Research Project: Maximizing Long-term Soil Productivity and Dryland Cropping Efficiency for Low Precipitation Environments

Location: Columbia Plateau Conservation Research Center

Title: Can agricultural management induced changes in soil organic carbon be detected using mid-infrared spectroscopy?

Author
item SANDERMAN, JONATHAN - Woodwell Climate Research Center
item SAVAGE, KATHLEEN - Woodwell Climate Research Center
item DANGAL, SHREE - Woodwell Climate Research Center
item DURAN, GABE - Woodwell Climate Research Center
item RIVARD, CHARLOTTE - Woodwell Climate Research Center
item CAVIGELLI, MICHAEL - US Department Of Agriculture (USDA)
item Gollany, Hero
item JIN, VIRGINIA - US Department Of Agriculture (USDA)
item LIEBIG, MARK - US Department Of Agriculture (USDA)
item RUI, YICAHO - Rodale Institute
item STEWART, CATHERINE - US Department Of Agriculture (USDA)
item OMONDI, EMMANUEL - Tennessee State University

Submitted to: Remote Sensing
Publication Type: Peer Reviewed Journal
Publication Acceptance Date: 6/5/2021
Publication Date: 6/9/2021
Citation: Sanderman, J., Savage, K., Dangal, S.R., Duran, G., Rivard, C., Cavigelli, M.A., Gollany, H.T., Jin, V.L., Liebig, M.A., Rui, Y., Stewart, C., Omondi, E.C. 2021. Can agricultural management induced changes in soil organic carbon be detected using mid-infrared spectroscopy? Remote Sensing. 13(12):2265. https://doi.org/10.3390/rs13122265.
DOI: https://doi.org/10.3390/rs13122265

Interpretive Summary: A major limitation to building credible soil carbon sequestration programs is the cost of measuring soil carbon change. Diffuse reflectance spectroscopy (DRS) is considered a viable low-cost alternative to traditional laboratory analysis of soil organic carbon (SOC). ARS researchers at Pendleton, Oregon; Beltsville, Maryland; Lincoln, Nebraska; Mandan, North Dakota; Fort Collins, Colorado (and Woodwell Climate Research Center and Rodale Institute researchers) used current used archived soil samples from seven long-term research trials in the U.S. to test whether DRS can detect subtle management induced changes in SOC at a given site using mid infrared (MIR) spectroscopy coupled with the USDA-NRCS Kellogg Soil Survey Laboratory MIR spectral library. Overall, MIR-based estimates of SOC%, with samples scanned on a secondary instrument, were excellent except at two sites. These results suggest that large existing MIR spectral libraries can be operationalized in other laboratories for successful carbon monitoring despite some uncertainty, primarily in the form of bias.

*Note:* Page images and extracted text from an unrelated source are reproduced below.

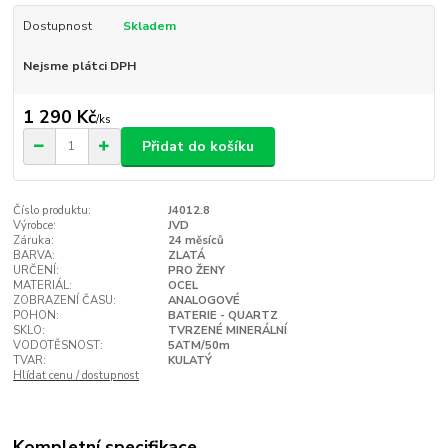
Dostupnost
Skladem
Nejsme plátci DPH
1 290 Kč
/
ks
Přidat do košíku
Číslo produktu:
J4012.8
Výrobce:
JVD
Záruka:
24 měsíců
BARVA:
ZLATÁ
URČENÍ:
PRO ŽENY
MATERIÁL:
OCEL
ZOBRAZENÍ ČASU:
ANALOGOVÉ
POHON:
BATERIE - QUARTZ
SKLO:
TVRZENÉ MINERÁLNÍ
VODOTĚSNOST:
5ATM/50m
TVAR:
KULATÝ
Hlídat cenu / dostupnost
Kompletní specifikace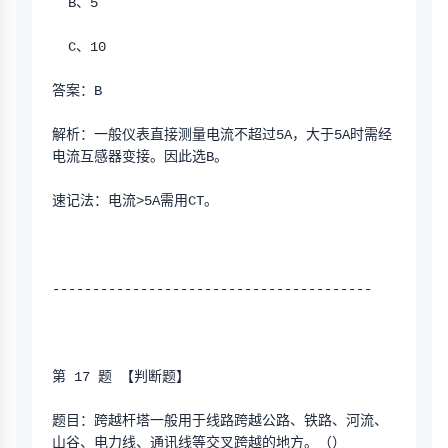
  B、5 
  C、10
答案：B
解析：一般仪表直接测量电流不超过5A，大于5A时需经
电流互感器变接。因此选B。
速记法：电流>5A需用CT。
----------------------------------------
第 17 题 【判断题】
题目：跨越杆塔一般用于线路跨越公路、铁路、河流、
山谷、电力线、通讯线等交叉跨越的地方。（）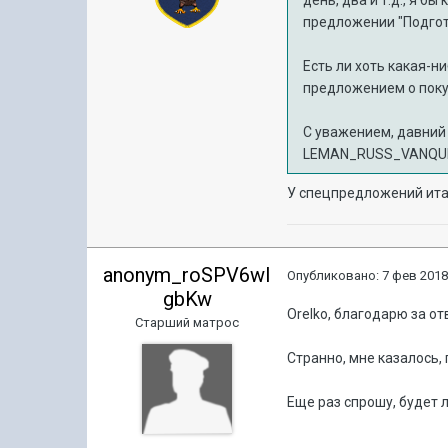
предложении "Подгото
Есть ли хоть какая-н
предложением о поку
С уважением, давний 
LEMAN_RUSS_VANQU
У спецпредложений итак
anonym_roSPV6wI
Опубликовано:
7 фев 2018
gbKw
Orelko, благодарю за от
Старший матрос
Странно, мне казалось,
Еще раз спрошу, будет
л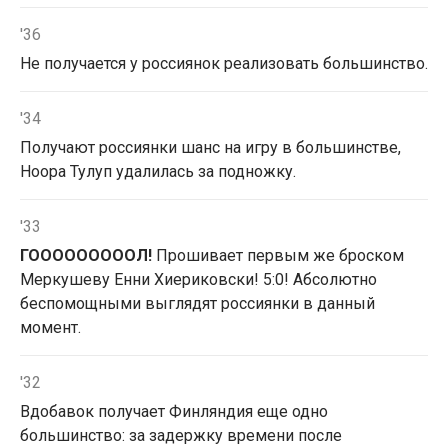
'36
Не получается у россиянок реализовать большинство.
'34
Получают россиянки шанс на игру в большинстве,
Ноора Тулуп удалилась за подножку.
'33
ГОООООООООЛ!
Прошивает первым же броском
Меркушеву Енни Хиериковски! 5:0! Абсолютно
беспомощными выглядят россиянки в данный
момент.
'32
Вдобавок получает Финляндия еще одно
большинство: за задержку времени после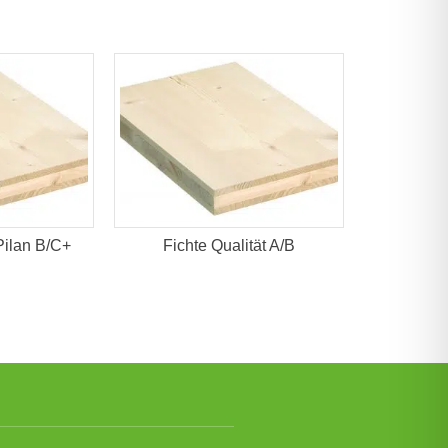
 Pilan B/C+
Fichte Qualität A/B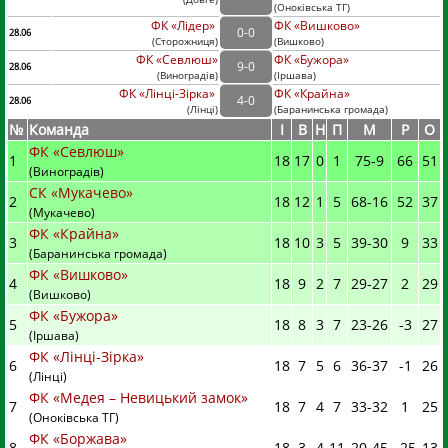
(
Оноківська ТГ)
ФК «Лідер»
ФК «Вишково»
0
-
0
28.06
(
Сторожниця
)
(
Вишково)
ФК «Севлюш»
ФК «Бужора»
9
-
0
28.06
(
Виноградів
)
(
Іршава)
ФК «Лінці-Зірка»
ФК «Крайна»
4
-
0
28.06
(
Лінці
)
(
Баранинська громада)
№
Команда
I
В
Н
П
М
Р
О
ФК «Севлюш»
1
18
17
0
1
75
-
9
66
51
(Виноградів)
СК «Мукачево»
2
18
12
1
5
68
-
16
52
37
(Мукачево)
ФК «Крайна»
3
18
10
3
5
39
-
30
9
33
(Баранинська громада)
ФК «Вишково»
4
18
9
2
7
29
-
27
2
29
(Вишково)
ФК «Бужора»
5
18
8
3
7
23
-
26
-3
27
(Іршава)
ФК «Лінці-Зірка»
6
18
7
5
6
36
-
37
-1
26
(Лінці)
ФК «Медея – Невицький замок»
7
18
7
4
7
33
-
32
1
25
(Оноківська ТГ)
ФК «Боржава»
8
18
3
4
11
20
-
45
-25
13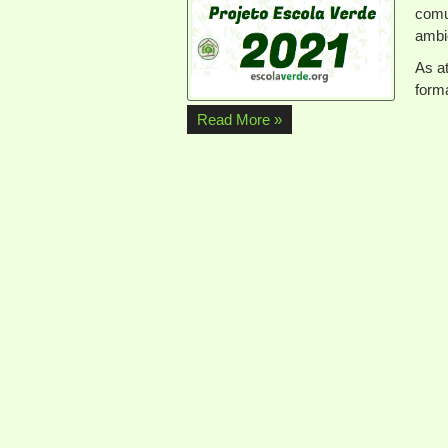
comu
ambi
As a
form
Read More »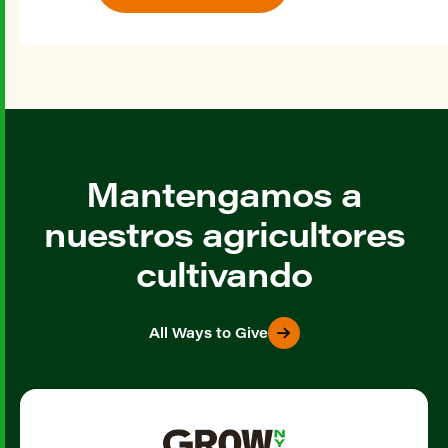
Mantengamos a
nuestros agricultores
cultivando
All Ways to Give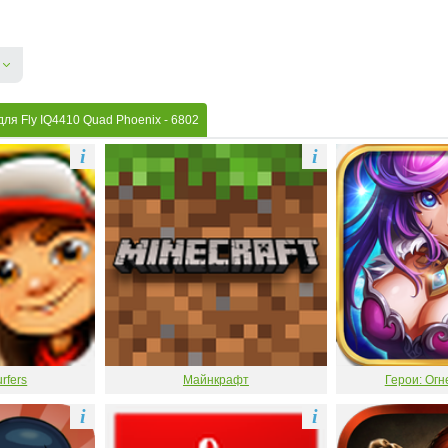
для Fly IQ4410 Quad Phoenix
- 6802
i
i
rfers
Майнкрафт
Герои: Огн
i
i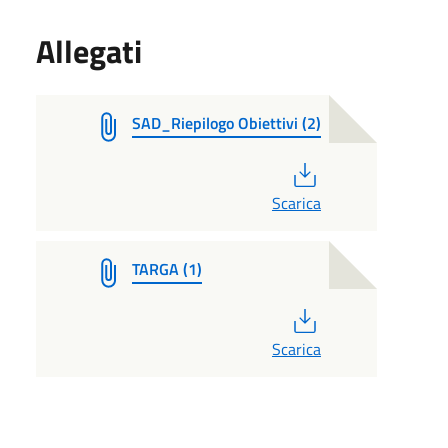
Allegati
SAD_Riepilogo Obiettivi (2)
PDF
Scarica
TARGA (1)
PDF
Scarica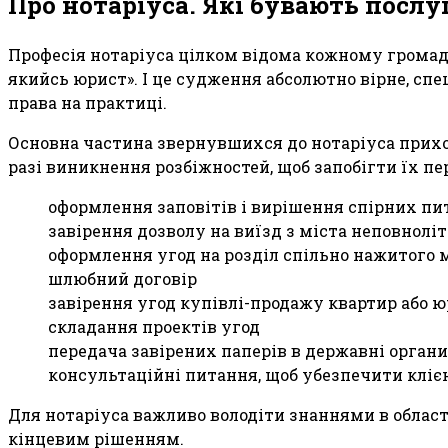
Про нотаріуса. Які бувають послу
Професія нотаріуса цілком відома кожному громадя
якийсь юрист». І це судження абсолютно вірне, спе
права на практиці.
Основна частина звернувшихся до нотаріуса прихо
разі виникнення розбіжностей, щоб запобігти їх п
оформлення заповітів і вирішення спірних п
завірення дозволу на виїзд з міста неповнолі
оформлення угод на розділ спільно нажитого 
шлюбний договір
завірення угод купівлі-продажу квартир або 
складання проектів угод
передача завірених паперів в державні органи
консультаційні питання, щоб убезпечити кліє
Для нотаріуса важливо володіти знаннями в облас
кінцевим рішенням.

Technical Abstract: A major limitation to building credible soil carbon sequestration programs is the cost of measuring soil carbon change. Diffuse reflectance spectroscopy (DRS) is considered a viable low-cost alternative to traditional laboratory analysis of soil organic carbon (SOC). While numerous studies have shown that DRS can produce accurate and precise estimates of SOC across landscapes, whether DRS can detect subtle management induced changes in SOC at a given site has not been resolved. Here, we leverage archived soil samples from seven long-term research trials in the U.S. to test this question using mid infrared (MIR) spectroscopy coupled with the USDA-NRCS Kellogg Soil Survey Laboratory MIR spectral library. Overall, MIR-based estimates of SOC%, with samples scanned on a secondary instrument, were excellent with the root mean square error ranging from 0.10 to 0.33 % across the seven sites. In all but two instances, the same statistically significant (p < 0.10) management effect was found using both the lab-based SOC% and MIR estimated SOC% data. Despite some additional uncertainty, primarily in the form of bias, these results suggest that large existing MIR spectral libraries can be operationalized in other laboratories for successful carbon monitoring.